14th July Levelling up by levelling out


In an attempt to 'level up' fifty, fat and f%$&£d Barry Toppins of Sherwood, Nottingham is brining to court a case that would make it illegal for people to gaze hypnotically at his wobbling midriff, as if in a trance, whenever he attempts a 1km run on the treadmill at his local gym.

With 'upskirting' and now 'down blousing' being registered as criminal offences, 50 yr old Barry is keen to have 'paunch perusing' added to the list of illegal activities. Speaking to Grace Under Pressure's very own midline spreader, Barry revealed, "It was getting difficult to concentrate on my running form with the crowd that started to assemble to just stare and make suggestive comments." 

"At one point I almost dropped my Doritoes and spilled my pint due to the level of verbal abuse. One said it was like watching a living lava lamp or a jelly moulded in human form. They constantly objectify my paunch," he continued, patting his midriff and setting off a series of waves of rippling flesh all around his belt line.

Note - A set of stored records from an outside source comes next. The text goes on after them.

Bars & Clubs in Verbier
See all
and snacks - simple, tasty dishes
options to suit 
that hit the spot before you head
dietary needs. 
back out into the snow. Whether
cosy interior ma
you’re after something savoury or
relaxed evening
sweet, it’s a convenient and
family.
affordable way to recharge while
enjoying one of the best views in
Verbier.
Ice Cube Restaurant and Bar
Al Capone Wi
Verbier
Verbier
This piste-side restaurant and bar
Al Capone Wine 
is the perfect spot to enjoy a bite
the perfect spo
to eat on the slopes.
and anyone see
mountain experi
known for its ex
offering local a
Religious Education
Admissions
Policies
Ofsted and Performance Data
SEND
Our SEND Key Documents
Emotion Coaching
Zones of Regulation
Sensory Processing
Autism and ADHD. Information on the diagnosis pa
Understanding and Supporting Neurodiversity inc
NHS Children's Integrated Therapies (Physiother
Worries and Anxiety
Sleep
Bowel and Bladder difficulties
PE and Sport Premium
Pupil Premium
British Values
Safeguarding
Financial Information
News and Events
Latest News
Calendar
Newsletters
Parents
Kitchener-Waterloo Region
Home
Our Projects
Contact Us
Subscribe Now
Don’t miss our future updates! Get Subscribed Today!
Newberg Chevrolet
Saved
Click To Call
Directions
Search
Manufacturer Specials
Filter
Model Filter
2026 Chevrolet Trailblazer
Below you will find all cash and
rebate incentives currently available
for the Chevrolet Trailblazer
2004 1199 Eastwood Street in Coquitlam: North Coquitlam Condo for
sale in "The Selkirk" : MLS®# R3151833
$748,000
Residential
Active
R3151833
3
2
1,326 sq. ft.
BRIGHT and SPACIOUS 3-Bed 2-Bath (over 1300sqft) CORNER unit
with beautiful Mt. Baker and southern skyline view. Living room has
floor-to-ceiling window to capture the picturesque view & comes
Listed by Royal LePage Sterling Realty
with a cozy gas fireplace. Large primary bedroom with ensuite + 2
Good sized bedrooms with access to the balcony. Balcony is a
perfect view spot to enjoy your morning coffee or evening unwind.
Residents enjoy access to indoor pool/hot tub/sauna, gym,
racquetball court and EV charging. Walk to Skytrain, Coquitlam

"I have been trying to perk up my buttocks so that my jeans aren't quite so baggy and don't reveal a crack wide enough to park a bike in whenever I bend over but I've had to admit defeat and realise that I am never gonna be Kim Kardasian in the arse stakes. If I was to even think about the size of a woman's breasts, the thought Police would be on my case. But they don't think twice about allowing complete strangers to tap my tummy just to see it jiggle."